Role of the impurities in production rates of radiation-induced defects in silicon materials and solar cells

摘要

The present extensive systematic study of defect introduction rates as a function of boron, gallium, oxygen, and carbon concentrations by means of deep level transient spectroscopy has drawn a quite complete picture towards the identification of the dominant radiation-induced defects in Si. The radiation-induced defect E_(V)+0.36 eV has been identified as C_(i)-O_(i) complexes. The absence of an E_(C)-0.18 eV complex center in gallium-doped samples and the linear dependence of its introduction rates on both the boron and oxygen content fixed its identification as the B_(i)-O_(i) complex in boron-doped Si. One of the technologically important results of present study is that the gallium appears to strongly suppress the radiation induced defects, especially hole level E_(V)+0.36 eV (C_(i)-O_(i)), which is thought to act as a recombination center as well as the dominant compensating center at E_(C)-0.18 eV (B_(i)-O_(i)).

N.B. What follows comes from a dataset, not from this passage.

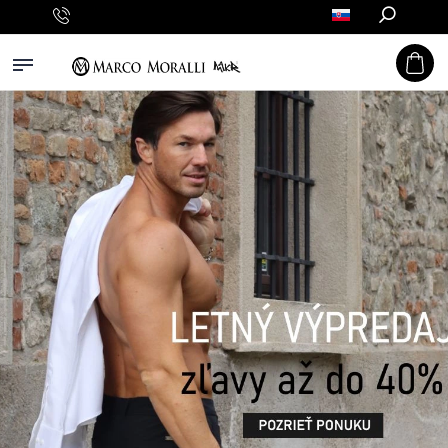
Hľadať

As a result, the effects of lifetime degradation and carrier removal could be partially offset to higher radiation fluences by using Ga as a dopant instead of boron in Si space solar cells. The anneal out of the new hole level E_(V)+0.18 eV in gallium-doped samples at around 350℃, together with recovery of free carrier concentration, suggests that this level may act as a donor-like center which compensates free carrier concentration in gallium-doped Si.